Mike: Well, first VA is going to have to make a specific finding that you are actually not credible. So if they haven’t done that, then– and they’re just denying because it seems as though they’re doing that, I think you need to, in an appeal, make sure that you’re requiring them to provide that finding for you. If VA finds that you’re not competent to give a statement on a particular topic, I think first you need to determine whether that’s in fact the case in order to provide a statement that’s a nexus or a link to service if it’s a service connection case or you’re trying to provide a diagnosis. But if that’s not the case, and you have personal knowledge, I think it’s important for you to explain how you do have personal knowledge of what you’re writing about. And push– I would always encourage you to push back on those findings. Don’t just accept it, and throw up your hands, and say you have to move on. Absolutely push back on those findings.
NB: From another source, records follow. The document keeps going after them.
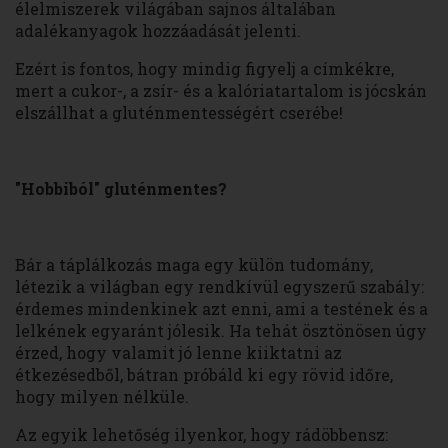
élelmiszerek világában sajnos általában
adalékanyagok hozzáadását jelenti.
Ezért is fontos, hogy mindig figyelj a címkékre,
mert a cukor-, a zsír- és a kalóriatartalom is jócskán
elszállhat a gluténmentességért cserébe!
"Hobbiból" gluténmentes?
Bár a táplálkozás maga egy külön tudomány,
létezik a világban egy rendkívül egyszerű szabály:
érdemes mindenkinek azt enni, ami a testének és a
lelkének egyaránt jólesik. Ha tehát ösztönösen úgy
érzed, hogy valamit jó lenne kiiktatni az
étkezésedből, bátran próbáld ki egy rövid időre,
hogy milyen nélküle.
Az egyik lehetőség ilyenkor, hogy rádöbbensz:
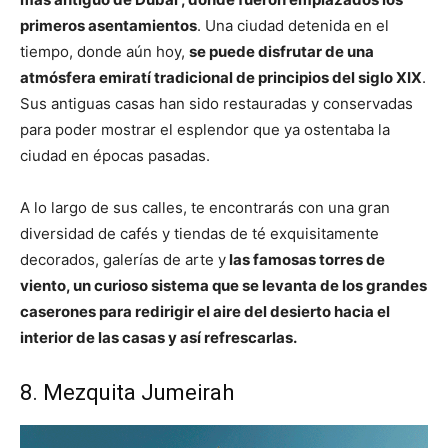
primeros asentamientos
. Una ciudad detenida en el
tiempo, donde aún hoy,
se puede disfrutar de una
atmósfera emiratí tradicional de principios del siglo XIX
.
Sus antiguas casas han sido restauradas y conservadas
para poder mostrar el esplendor que ya ostentaba la
ciudad en épocas pasadas.
A lo largo de sus calles, te encontrarás con una gran
diversidad de cafés y tiendas de té exquisitamente
decorados, galerías de arte y
las famosas torres de
viento, un curioso sistema que se levanta de los grandes
caserones para redirigir el aire del desierto hacia el
interior de las casas y así refrescarlas.
8. Mezquita Jumeirah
Maura: Great. So to recap what we talked about a little bit today, there’s a lot of good stuff I think we mentioned. But some of the highlights are lay statements can be very helpful in corroborating incidents that have occurred. So this doesn’t include just veteran statements but also third party statements, buddy statements like Mike I think was talking about earlier. Lay statements can be very effective in talking about an event, what happened especially if you have personal knowledge of the event which is what we were mentioning earlier. Lay statements can also talk about the symptoms and the severity of symptoms that a veteran experiences due to a service-connected condition. This can be very helpful in increased rating claims as we mentioned, because usually the severity of the disability is that issue with those claims and the veteran is in the best position to know or those close to him or her, how severe the symptoms are, how they impair your daily functioning, what types of activities are limited by your symptoms and things like that. And then finally as we have all talked about, I think a really important takeaway is that lay statements can be used to respond to unfavorable evidence or unfavorable decisions. So, we talked about gap filling. How to explain why there might not be treatment records for a particular condition. You can use them to respond to VA examinations which I think can be very helpful. Oftentimes, there aren’t a lot of VA examinations that are given in a claim. So you only have a few opportunities to have someone look at your symptoms and so you can put in a statement that says, “If that went wrong…” for whatever reason.
Mike: Yes. And I think it’s important to remember, too, that in your statements, you don’t have to just report on your current symptomatology or the current level of severity. Say your claims have been pending for many years, you can kind of describe how your symptoms have affected you dating back a number of years. So VA– a lot of times we see cases where some lay statement describing the veteran’s current level of symptoms and severity– maybe VA grants the case or the claim but only from the date maybe that we submitted the statement. So I think if your statement includes a description of how your symptoms have progressed over time and looks back at kind of the progression of the disease or the injury, you’ll have a stronger case or a stronger argument to make that the level of severity has been the same for the entire period on appeal. So I think that’s important to remember as well.
Maura: And that goes to Jenna’s points from earlier. Be honest. Be as specific as you can. And fill in the gaps wherever you think that it’s helpful to do so. Do you have any questions? Okay. Excellent.
Thank you all for joining us today. Again, this is Maura Clancy, Jenna Zellmer, and Mike Lostritto from Chisholm Chisholm & Kilpatrick. We hope you have a great afternoon.